═════ Source material

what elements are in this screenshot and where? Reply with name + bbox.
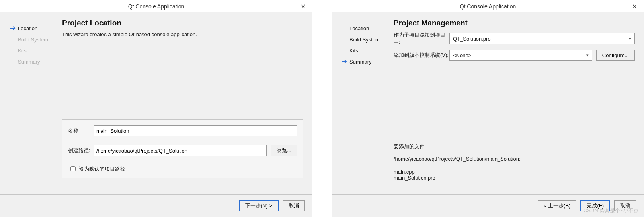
vcs-select[interactable]: <None> [449,50,592,61]
steps-sidebar: Location Build System Kits Summary [0,12,58,194]
page-title: Project Location [62,19,303,27]
step-label: Kits [349,48,358,54]
arrow-right-icon [342,60,349,64]
step-label: Summary [18,59,40,65]
step-summary: Summary [10,58,56,66]
back-button[interactable]: < 上一步(B) [538,200,577,211]
page-description: This wizard creates a simple Qt-based co… [62,31,303,37]
step-label: Summary [349,59,372,65]
file-item: main.cpp [394,169,635,175]
step-label: Location [18,25,37,31]
files-to-add: 要添加的文件 /home/yicaobao/qtProjects/QT_Solu… [394,143,635,181]
configure-button[interactable]: Configure... [596,50,635,61]
files-header: 要添加的文件 [394,143,635,150]
files-path: /home/yicaobao/qtProjects/QT_Solution/ma… [394,156,635,162]
vcs-value: <None> [453,52,471,58]
step-build-system: Build System [342,35,387,43]
row-name: 名称: [68,125,297,136]
wizard-location: Qt Console Application ✕ Location Build … [0,0,312,217]
window-title: Qt Console Application [0,3,312,10]
step-label: Location [349,25,369,31]
arrow-right-icon [10,26,18,30]
wizard-body: Location Build System Kits Summary Proje… [332,12,644,194]
cancel-button[interactable]: 取消 [614,200,636,211]
step-kits: Kits [10,46,56,54]
row-default-path: 设为默认的项目路径 [68,165,297,172]
footer: < 上一步(B) 完成(F) 取消 [332,194,644,217]
subproject-label: 作为子项目添加到项目中: [394,31,449,46]
step-label: Kits [18,48,27,54]
wizard-body: Location Build System Kits Summary Proje… [0,12,312,194]
content-area: Project Management 作为子项目添加到项目中: QT_Solut… [390,12,644,194]
subproject-select[interactable]: QT_Solution.pro [449,33,635,44]
step-label: Build System [18,37,48,43]
step-build-system: Build System [10,35,56,43]
path-input[interactable] [94,145,267,156]
form-panel: 名称: 创建路径: 浏览... 设为默认的项目路径 [62,119,303,178]
browse-button[interactable]: 浏览... [271,145,297,156]
wizard-summary: Qt Console Application ✕ Location Build … [332,0,644,217]
row-subproject: 作为子项目添加到项目中: QT_Solution.pro [394,31,635,46]
titlebar: Qt Console Application ✕ [332,0,644,12]
subproject-value: QT_Solution.pro [453,36,491,42]
finish-button[interactable]: 完成(F) [580,200,610,211]
window-title: Qt Console Application [332,3,644,10]
step-location: Location [342,24,387,32]
step-summary: Summary [342,58,387,66]
cancel-button[interactable]: 取消 [283,200,305,211]
step-location: Location [10,24,56,32]
content-area: Project Location This wizard creates a s… [58,12,312,194]
next-button[interactable]: 下一步(N) > [239,200,279,211]
default-path-label: 设为默认的项目路径 [79,165,125,172]
path-label: 创建路径: [68,147,94,154]
page-title: Project Management [394,19,635,27]
vcs-label: 添加到版本控制系统(V): [394,52,449,59]
default-path-checkbox[interactable] [70,166,76,171]
row-path: 创建路径: 浏览... [68,145,297,156]
row-vcs: 添加到版本控制系统(V): <None> Configure... [394,50,635,61]
step-label: Build System [349,37,380,43]
footer: 下一步(N) > 取消 [0,194,312,217]
titlebar: Qt Console Application ✕ [0,0,312,12]
steps-sidebar: Location Build System Kits Summary [332,12,390,194]
name-label: 名称: [68,127,94,134]
file-item: main_Solution.pro [394,175,635,181]
step-kits: Kits [342,46,387,54]
name-input[interactable] [94,125,297,136]
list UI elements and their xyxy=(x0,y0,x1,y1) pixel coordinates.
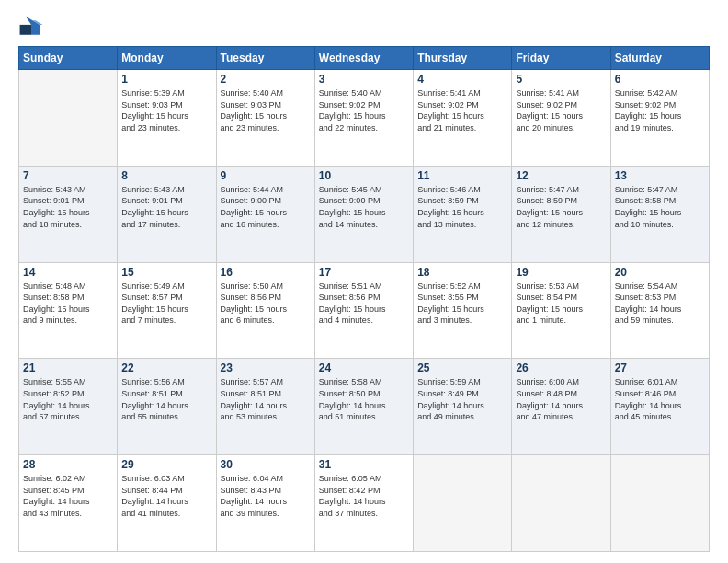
day-header-sunday: Sunday xyxy=(19,47,118,70)
calendar-cell xyxy=(610,455,709,552)
calendar-cell: 13Sunrise: 5:47 AM Sunset: 8:58 PM Dayli… xyxy=(610,166,709,262)
cell-date: 21 xyxy=(23,362,113,374)
cell-info: Sunrise: 5:46 AM Sunset: 8:59 PM Dayligh… xyxy=(417,184,507,230)
calendar-cell: 11Sunrise: 5:46 AM Sunset: 8:59 PM Dayli… xyxy=(414,166,512,262)
calendar-cell: 27Sunrise: 6:01 AM Sunset: 8:46 PM Dayli… xyxy=(610,359,709,455)
cell-info: Sunrise: 5:40 AM Sunset: 9:03 PM Dayligh… xyxy=(221,87,311,133)
cell-date: 24 xyxy=(319,362,409,374)
week-row-1: 1Sunrise: 5:39 AM Sunset: 9:03 PM Daylig… xyxy=(19,70,710,167)
cell-date: 27 xyxy=(615,362,705,374)
cell-date: 29 xyxy=(121,458,211,471)
cell-date: 4 xyxy=(417,73,507,86)
cell-info: Sunrise: 5:49 AM Sunset: 8:57 PM Dayligh… xyxy=(121,281,211,327)
cell-info: Sunrise: 5:48 AM Sunset: 8:58 PM Dayligh… xyxy=(23,281,113,327)
calendar-cell: 3Sunrise: 5:40 AM Sunset: 9:02 PM Daylig… xyxy=(314,70,413,167)
cell-date: 18 xyxy=(417,266,507,279)
cell-date: 5 xyxy=(516,73,606,86)
calendar-cell: 16Sunrise: 5:50 AM Sunset: 8:56 PM Dayli… xyxy=(216,262,314,359)
cell-info: Sunrise: 5:52 AM Sunset: 8:55 PM Dayligh… xyxy=(417,281,507,327)
cell-info: Sunrise: 5:47 AM Sunset: 8:58 PM Dayligh… xyxy=(615,184,705,230)
cell-date: 19 xyxy=(516,266,606,279)
day-header-wednesday: Wednesday xyxy=(314,47,413,70)
calendar-cell: 1Sunrise: 5:39 AM Sunset: 9:03 PM Daylig… xyxy=(118,70,216,167)
cell-info: Sunrise: 6:03 AM Sunset: 8:44 PM Dayligh… xyxy=(121,473,211,519)
calendar-cell xyxy=(414,455,512,552)
cell-info: Sunrise: 6:00 AM Sunset: 8:48 PM Dayligh… xyxy=(516,376,606,422)
cell-date: 13 xyxy=(615,169,705,182)
calendar-cell: 4Sunrise: 5:41 AM Sunset: 9:02 PM Daylig… xyxy=(414,70,512,167)
cell-date: 6 xyxy=(615,73,705,86)
cell-info: Sunrise: 6:01 AM Sunset: 8:46 PM Dayligh… xyxy=(615,376,705,422)
cell-info: Sunrise: 6:05 AM Sunset: 8:42 PM Dayligh… xyxy=(319,473,409,519)
cell-info: Sunrise: 5:40 AM Sunset: 9:02 PM Dayligh… xyxy=(319,87,409,133)
day-header-saturday: Saturday xyxy=(610,47,709,70)
calendar-cell: 12Sunrise: 5:47 AM Sunset: 8:59 PM Dayli… xyxy=(512,166,610,262)
cell-info: Sunrise: 5:55 AM Sunset: 8:52 PM Dayligh… xyxy=(23,376,113,422)
cell-info: Sunrise: 6:04 AM Sunset: 8:43 PM Dayligh… xyxy=(221,473,311,519)
cell-date: 10 xyxy=(319,169,409,182)
cell-info: Sunrise: 5:54 AM Sunset: 8:53 PM Dayligh… xyxy=(615,281,705,327)
calendar-cell: 20Sunrise: 5:54 AM Sunset: 8:53 PM Dayli… xyxy=(610,262,709,359)
cell-date: 20 xyxy=(615,266,705,279)
cell-info: Sunrise: 5:42 AM Sunset: 9:02 PM Dayligh… xyxy=(615,87,705,133)
cell-info: Sunrise: 5:41 AM Sunset: 9:02 PM Dayligh… xyxy=(417,87,507,133)
cell-date: 28 xyxy=(23,458,113,471)
cell-info: Sunrise: 5:57 AM Sunset: 8:51 PM Dayligh… xyxy=(221,376,311,422)
calendar-cell: 8Sunrise: 5:43 AM Sunset: 9:01 PM Daylig… xyxy=(118,166,216,262)
cell-info: Sunrise: 5:53 AM Sunset: 8:54 PM Dayligh… xyxy=(516,281,606,327)
calendar-cell: 23Sunrise: 5:57 AM Sunset: 8:51 PM Dayli… xyxy=(216,359,314,455)
day-header-monday: Monday xyxy=(118,47,216,70)
cell-info: Sunrise: 5:41 AM Sunset: 9:02 PM Dayligh… xyxy=(516,87,606,133)
week-row-2: 7Sunrise: 5:43 AM Sunset: 9:01 PM Daylig… xyxy=(19,166,710,262)
cell-date: 8 xyxy=(121,169,211,182)
cell-date: 25 xyxy=(417,362,507,374)
calendar-cell: 26Sunrise: 6:00 AM Sunset: 8:48 PM Dayli… xyxy=(512,359,610,455)
calendar-cell: 29Sunrise: 6:03 AM Sunset: 8:44 PM Dayli… xyxy=(118,455,216,552)
calendar-cell: 30Sunrise: 6:04 AM Sunset: 8:43 PM Dayli… xyxy=(216,455,314,552)
calendar-cell: 14Sunrise: 5:48 AM Sunset: 8:58 PM Dayli… xyxy=(19,262,118,359)
calendar-cell: 9Sunrise: 5:44 AM Sunset: 9:00 PM Daylig… xyxy=(216,166,314,262)
cell-date: 2 xyxy=(221,73,311,86)
week-row-4: 21Sunrise: 5:55 AM Sunset: 8:52 PM Dayli… xyxy=(19,359,710,455)
cell-info: Sunrise: 5:43 AM Sunset: 9:01 PM Dayligh… xyxy=(121,184,211,230)
calendar-cell: 5Sunrise: 5:41 AM Sunset: 9:02 PM Daylig… xyxy=(512,70,610,167)
calendar-cell: 19Sunrise: 5:53 AM Sunset: 8:54 PM Dayli… xyxy=(512,262,610,359)
cell-date: 26 xyxy=(516,362,606,374)
cell-date: 14 xyxy=(23,266,113,279)
day-header-friday: Friday xyxy=(512,47,610,70)
calendar-cell: 18Sunrise: 5:52 AM Sunset: 8:55 PM Dayli… xyxy=(414,262,512,359)
cell-info: Sunrise: 5:56 AM Sunset: 8:51 PM Dayligh… xyxy=(121,376,211,422)
cell-info: Sunrise: 5:39 AM Sunset: 9:03 PM Dayligh… xyxy=(121,87,211,133)
cell-info: Sunrise: 6:02 AM Sunset: 8:45 PM Dayligh… xyxy=(23,473,113,519)
cell-info: Sunrise: 5:59 AM Sunset: 8:49 PM Dayligh… xyxy=(417,376,507,422)
cell-date: 30 xyxy=(221,458,311,471)
cell-date: 16 xyxy=(221,266,311,279)
calendar: SundayMondayTuesdayWednesdayThursdayFrid… xyxy=(18,46,710,552)
cell-info: Sunrise: 5:50 AM Sunset: 8:56 PM Dayligh… xyxy=(221,281,311,327)
page: SundayMondayTuesdayWednesdayThursdayFrid… xyxy=(0,0,728,563)
calendar-cell: 10Sunrise: 5:45 AM Sunset: 9:00 PM Dayli… xyxy=(314,166,413,262)
svg-rect-0 xyxy=(20,25,31,35)
calendar-cell xyxy=(512,455,610,552)
calendar-cell: 31Sunrise: 6:05 AM Sunset: 8:42 PM Dayli… xyxy=(314,455,413,552)
calendar-header-row: SundayMondayTuesdayWednesdayThursdayFrid… xyxy=(19,47,710,70)
calendar-cell: 6Sunrise: 5:42 AM Sunset: 9:02 PM Daylig… xyxy=(610,70,709,167)
cell-date: 9 xyxy=(221,169,311,182)
cell-date: 22 xyxy=(121,362,211,374)
calendar-cell: 15Sunrise: 5:49 AM Sunset: 8:57 PM Dayli… xyxy=(118,262,216,359)
calendar-cell: 7Sunrise: 5:43 AM Sunset: 9:01 PM Daylig… xyxy=(19,166,118,262)
calendar-cell: 22Sunrise: 5:56 AM Sunset: 8:51 PM Dayli… xyxy=(118,359,216,455)
cell-date: 12 xyxy=(516,169,606,182)
day-header-tuesday: Tuesday xyxy=(216,47,314,70)
calendar-cell: 28Sunrise: 6:02 AM Sunset: 8:45 PM Dayli… xyxy=(19,455,118,552)
cell-date: 11 xyxy=(417,169,507,182)
calendar-cell: 25Sunrise: 5:59 AM Sunset: 8:49 PM Dayli… xyxy=(414,359,512,455)
calendar-cell: 17Sunrise: 5:51 AM Sunset: 8:56 PM Dayli… xyxy=(314,262,413,359)
cell-date: 23 xyxy=(221,362,311,374)
calendar-cell: 21Sunrise: 5:55 AM Sunset: 8:52 PM Dayli… xyxy=(19,359,118,455)
cell-date: 17 xyxy=(319,266,409,279)
cell-info: Sunrise: 5:51 AM Sunset: 8:56 PM Dayligh… xyxy=(319,281,409,327)
cell-info: Sunrise: 5:45 AM Sunset: 9:00 PM Dayligh… xyxy=(319,184,409,230)
cell-date: 7 xyxy=(23,169,113,182)
cell-date: 31 xyxy=(319,458,409,471)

══════════

== What is required ==
From the records above, report the number of lines that hold the string "Application" and add nothing.

== Your response ==
6